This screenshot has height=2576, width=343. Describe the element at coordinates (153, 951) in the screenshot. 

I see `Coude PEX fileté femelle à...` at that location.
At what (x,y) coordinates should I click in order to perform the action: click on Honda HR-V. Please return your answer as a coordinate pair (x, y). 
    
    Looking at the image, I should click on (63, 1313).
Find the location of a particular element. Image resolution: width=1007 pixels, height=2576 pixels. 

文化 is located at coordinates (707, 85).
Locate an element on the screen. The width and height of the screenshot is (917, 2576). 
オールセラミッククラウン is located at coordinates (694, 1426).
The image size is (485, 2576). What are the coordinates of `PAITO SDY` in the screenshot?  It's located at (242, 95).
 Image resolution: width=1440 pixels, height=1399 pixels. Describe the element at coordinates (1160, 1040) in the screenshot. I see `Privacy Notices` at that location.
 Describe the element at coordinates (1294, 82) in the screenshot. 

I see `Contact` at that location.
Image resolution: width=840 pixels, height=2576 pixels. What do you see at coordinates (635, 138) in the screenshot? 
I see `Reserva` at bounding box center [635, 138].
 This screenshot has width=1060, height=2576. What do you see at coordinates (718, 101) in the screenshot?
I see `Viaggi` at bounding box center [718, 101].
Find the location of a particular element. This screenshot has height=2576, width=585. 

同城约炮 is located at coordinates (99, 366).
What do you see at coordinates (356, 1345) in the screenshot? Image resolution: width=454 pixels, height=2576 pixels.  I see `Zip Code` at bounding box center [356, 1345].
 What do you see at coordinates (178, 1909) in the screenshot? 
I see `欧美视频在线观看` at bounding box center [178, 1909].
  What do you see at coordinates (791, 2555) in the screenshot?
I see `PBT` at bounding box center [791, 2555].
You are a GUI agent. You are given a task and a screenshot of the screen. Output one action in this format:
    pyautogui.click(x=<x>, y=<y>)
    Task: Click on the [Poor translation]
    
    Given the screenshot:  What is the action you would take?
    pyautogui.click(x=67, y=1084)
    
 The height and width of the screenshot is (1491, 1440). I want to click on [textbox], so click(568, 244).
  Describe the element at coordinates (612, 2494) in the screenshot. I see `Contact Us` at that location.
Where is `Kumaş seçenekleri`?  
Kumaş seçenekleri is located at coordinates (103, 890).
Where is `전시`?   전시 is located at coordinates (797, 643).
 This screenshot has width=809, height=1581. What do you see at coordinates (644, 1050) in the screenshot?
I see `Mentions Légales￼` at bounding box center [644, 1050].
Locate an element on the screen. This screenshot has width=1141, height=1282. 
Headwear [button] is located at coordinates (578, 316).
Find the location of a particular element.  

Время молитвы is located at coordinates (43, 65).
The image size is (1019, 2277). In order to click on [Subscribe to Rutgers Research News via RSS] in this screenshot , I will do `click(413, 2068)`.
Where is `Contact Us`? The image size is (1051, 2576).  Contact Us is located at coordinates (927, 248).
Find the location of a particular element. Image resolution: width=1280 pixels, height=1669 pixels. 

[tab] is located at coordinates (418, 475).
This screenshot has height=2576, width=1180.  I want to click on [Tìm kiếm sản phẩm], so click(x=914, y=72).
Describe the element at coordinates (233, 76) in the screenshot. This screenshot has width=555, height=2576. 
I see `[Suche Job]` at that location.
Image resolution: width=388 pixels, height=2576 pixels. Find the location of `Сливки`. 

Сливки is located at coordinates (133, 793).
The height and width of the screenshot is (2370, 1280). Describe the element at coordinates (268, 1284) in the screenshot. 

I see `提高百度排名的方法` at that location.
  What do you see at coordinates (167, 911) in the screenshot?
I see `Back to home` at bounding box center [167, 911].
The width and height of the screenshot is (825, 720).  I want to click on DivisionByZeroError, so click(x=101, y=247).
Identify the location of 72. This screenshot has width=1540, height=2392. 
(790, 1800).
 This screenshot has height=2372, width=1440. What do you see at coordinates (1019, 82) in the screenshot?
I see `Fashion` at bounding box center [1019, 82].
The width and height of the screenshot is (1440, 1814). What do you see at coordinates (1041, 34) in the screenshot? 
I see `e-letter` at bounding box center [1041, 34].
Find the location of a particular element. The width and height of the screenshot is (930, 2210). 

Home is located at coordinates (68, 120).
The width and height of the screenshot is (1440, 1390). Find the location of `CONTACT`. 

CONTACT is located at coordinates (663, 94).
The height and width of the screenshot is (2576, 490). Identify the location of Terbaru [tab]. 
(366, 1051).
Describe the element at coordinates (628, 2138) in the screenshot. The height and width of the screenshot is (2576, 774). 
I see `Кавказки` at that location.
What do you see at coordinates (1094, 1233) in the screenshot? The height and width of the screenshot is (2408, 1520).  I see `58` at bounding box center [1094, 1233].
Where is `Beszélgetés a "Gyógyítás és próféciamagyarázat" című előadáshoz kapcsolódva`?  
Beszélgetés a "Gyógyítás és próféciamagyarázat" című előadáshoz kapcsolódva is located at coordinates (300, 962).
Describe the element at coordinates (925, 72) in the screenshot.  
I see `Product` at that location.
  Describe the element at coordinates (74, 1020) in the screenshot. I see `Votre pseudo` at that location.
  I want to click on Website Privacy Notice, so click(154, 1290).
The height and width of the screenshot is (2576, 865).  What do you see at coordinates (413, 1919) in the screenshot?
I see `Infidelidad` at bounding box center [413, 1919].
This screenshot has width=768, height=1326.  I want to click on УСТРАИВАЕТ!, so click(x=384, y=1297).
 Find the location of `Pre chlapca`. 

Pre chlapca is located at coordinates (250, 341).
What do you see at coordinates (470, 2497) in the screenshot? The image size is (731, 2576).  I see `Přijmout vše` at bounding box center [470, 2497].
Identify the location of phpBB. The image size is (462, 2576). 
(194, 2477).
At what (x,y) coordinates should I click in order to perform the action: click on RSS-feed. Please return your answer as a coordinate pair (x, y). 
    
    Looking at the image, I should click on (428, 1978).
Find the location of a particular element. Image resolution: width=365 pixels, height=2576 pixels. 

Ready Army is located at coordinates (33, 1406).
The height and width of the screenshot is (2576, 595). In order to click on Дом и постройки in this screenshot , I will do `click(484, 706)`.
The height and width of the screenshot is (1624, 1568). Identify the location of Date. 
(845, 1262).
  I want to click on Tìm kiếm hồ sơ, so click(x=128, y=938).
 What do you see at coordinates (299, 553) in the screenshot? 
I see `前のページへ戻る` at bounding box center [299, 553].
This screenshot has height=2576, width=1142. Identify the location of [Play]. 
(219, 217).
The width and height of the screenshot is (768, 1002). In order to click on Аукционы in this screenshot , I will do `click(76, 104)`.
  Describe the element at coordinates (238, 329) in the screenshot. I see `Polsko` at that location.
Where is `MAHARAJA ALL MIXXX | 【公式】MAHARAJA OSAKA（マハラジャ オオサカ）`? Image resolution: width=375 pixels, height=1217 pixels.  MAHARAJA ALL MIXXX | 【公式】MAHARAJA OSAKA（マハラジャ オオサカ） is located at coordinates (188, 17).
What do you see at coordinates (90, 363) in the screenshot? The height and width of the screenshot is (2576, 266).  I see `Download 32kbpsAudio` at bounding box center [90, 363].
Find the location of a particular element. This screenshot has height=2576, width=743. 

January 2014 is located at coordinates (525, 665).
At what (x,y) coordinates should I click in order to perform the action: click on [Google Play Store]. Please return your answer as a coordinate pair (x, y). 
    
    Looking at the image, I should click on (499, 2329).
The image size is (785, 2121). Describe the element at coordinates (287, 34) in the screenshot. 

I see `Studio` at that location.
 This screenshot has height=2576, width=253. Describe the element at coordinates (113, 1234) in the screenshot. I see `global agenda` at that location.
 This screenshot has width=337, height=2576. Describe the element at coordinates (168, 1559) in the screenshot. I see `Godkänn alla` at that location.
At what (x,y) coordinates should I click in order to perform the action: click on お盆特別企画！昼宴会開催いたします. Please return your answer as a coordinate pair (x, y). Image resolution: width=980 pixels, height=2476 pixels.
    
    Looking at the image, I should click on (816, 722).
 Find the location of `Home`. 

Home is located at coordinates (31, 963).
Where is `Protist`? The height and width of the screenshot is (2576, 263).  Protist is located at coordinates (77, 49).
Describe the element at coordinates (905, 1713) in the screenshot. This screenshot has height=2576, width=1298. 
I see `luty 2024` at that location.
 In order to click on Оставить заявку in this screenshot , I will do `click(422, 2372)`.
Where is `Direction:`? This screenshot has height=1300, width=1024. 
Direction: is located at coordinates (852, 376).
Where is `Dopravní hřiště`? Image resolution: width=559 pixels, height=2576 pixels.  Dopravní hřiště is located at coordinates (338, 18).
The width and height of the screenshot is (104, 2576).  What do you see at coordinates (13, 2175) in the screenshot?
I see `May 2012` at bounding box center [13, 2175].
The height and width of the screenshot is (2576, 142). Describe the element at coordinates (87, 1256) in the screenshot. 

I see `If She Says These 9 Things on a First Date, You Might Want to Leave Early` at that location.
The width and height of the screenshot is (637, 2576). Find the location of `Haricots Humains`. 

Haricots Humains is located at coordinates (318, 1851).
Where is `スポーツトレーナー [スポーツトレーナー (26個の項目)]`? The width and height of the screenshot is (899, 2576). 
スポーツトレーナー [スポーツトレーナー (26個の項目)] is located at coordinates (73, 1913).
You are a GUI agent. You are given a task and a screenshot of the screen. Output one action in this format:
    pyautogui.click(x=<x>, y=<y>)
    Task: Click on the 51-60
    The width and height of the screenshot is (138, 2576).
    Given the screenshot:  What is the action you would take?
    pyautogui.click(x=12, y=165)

__________

§ Task to complete
Return exactly, and only, the lines from the start of the listing through the line with "Task: Click on the [Poor translation]".

§ Reply
This screenshot has height=2576, width=343. Describe the element at coordinates (153, 951) in the screenshot. 

I see `Coude PEX fileté femelle à...` at that location.
At what (x,y) coordinates should I click in order to perform the action: click on Honda HR-V. Please return your answer as a coordinate pair (x, y). 
    
    Looking at the image, I should click on (63, 1313).
Find the location of a particular element. Image resolution: width=1007 pixels, height=2576 pixels. 

文化 is located at coordinates (707, 85).
Locate an element on the screen. The width and height of the screenshot is (917, 2576). 
オールセラミッククラウン is located at coordinates (694, 1426).
The image size is (485, 2576). What are the coordinates of `PAITO SDY` in the screenshot?  It's located at (242, 95).
 Image resolution: width=1440 pixels, height=1399 pixels. Describe the element at coordinates (1160, 1040) in the screenshot. I see `Privacy Notices` at that location.
 Describe the element at coordinates (1294, 82) in the screenshot. 

I see `Contact` at that location.
Image resolution: width=840 pixels, height=2576 pixels. What do you see at coordinates (635, 138) in the screenshot? 
I see `Reserva` at bounding box center [635, 138].
 This screenshot has width=1060, height=2576. What do you see at coordinates (718, 101) in the screenshot?
I see `Viaggi` at bounding box center [718, 101].
Find the location of a particular element. This screenshot has height=2576, width=585. 

同城约炮 is located at coordinates (99, 366).
What do you see at coordinates (356, 1345) in the screenshot? Image resolution: width=454 pixels, height=2576 pixels.  I see `Zip Code` at bounding box center [356, 1345].
 What do you see at coordinates (178, 1909) in the screenshot? 
I see `欧美视频在线观看` at bounding box center [178, 1909].
  What do you see at coordinates (791, 2555) in the screenshot?
I see `PBT` at bounding box center [791, 2555].
You are a GUI agent. You are given a task and a screenshot of the screen. Output one action in this format:
    pyautogui.click(x=<x>, y=<y>)
    Task: Click on the [Poor translation]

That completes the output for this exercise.